(EXCERPTED DATA):

┄┄┄┄┄┄┄┄┄┄

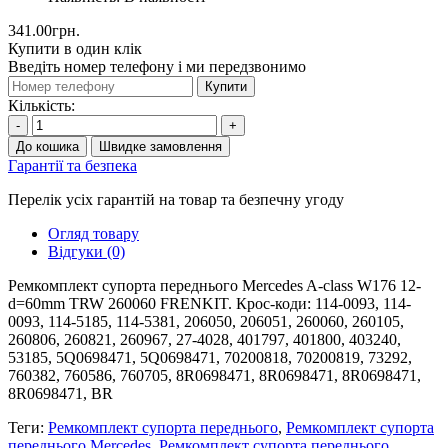
341.00грн.
Купити в один клік
Введіть номер телефону і ми передзвонимо
Купити
Кількість:
-
+
До кошика
Швидке замовлення
Гарантії та безпека
Перелік усіх гарантій на товар та безпечну угоду
Огляд товару
Відгуки (0)
Ремкомплект супорта переднього Mercedes A-class W176 12-
d=60mm TRW 260060 FRENKIT. Крос-коди: 114-0093, 114-
0093, 114-5185, 114-5381, 206050, 206051, 260060, 260105,
260806, 260821, 260967, 27-4028, 401797, 401800, 403240,
53185, 5Q0698471, 5Q0698471, 70200818, 70200819, 73292,
760382, 760586, 760705, 8R0698471, 8R0698471, 8R0698471,
8R0698471, BR
Теги:
Ремкомплект супорта переднього
,
Ремкомплект супорта
переднього Mercedes
,
Ремкомплект супорта переднього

┄┄┄┄┄┄┄┄┄┄

(REQUIRED WORK):
Each line from the one holding "Ремкомплект супорта переднього Mercedes" down to the end of the records above is to be repeated exactly; no other line belongs in the reply.

(SOLUTION FOR THIS EXERCISE):
Ремкомплект супорта переднього Mercedes A-class W176 12-
d=60mm TRW 260060 FRENKIT. Крос-коди: 114-0093, 114-
0093, 114-5185, 114-5381, 206050, 206051, 260060, 260105,
260806, 260821, 260967, 27-4028, 401797, 401800, 403240,
53185, 5Q0698471, 5Q0698471, 70200818, 70200819, 73292,
760382, 760586, 760705, 8R0698471, 8R0698471, 8R0698471,
8R0698471, BR
Теги:
Ремкомплект супорта переднього
,
Ремкомплект супорта
переднього Mercedes
,
Ремкомплект супорта переднього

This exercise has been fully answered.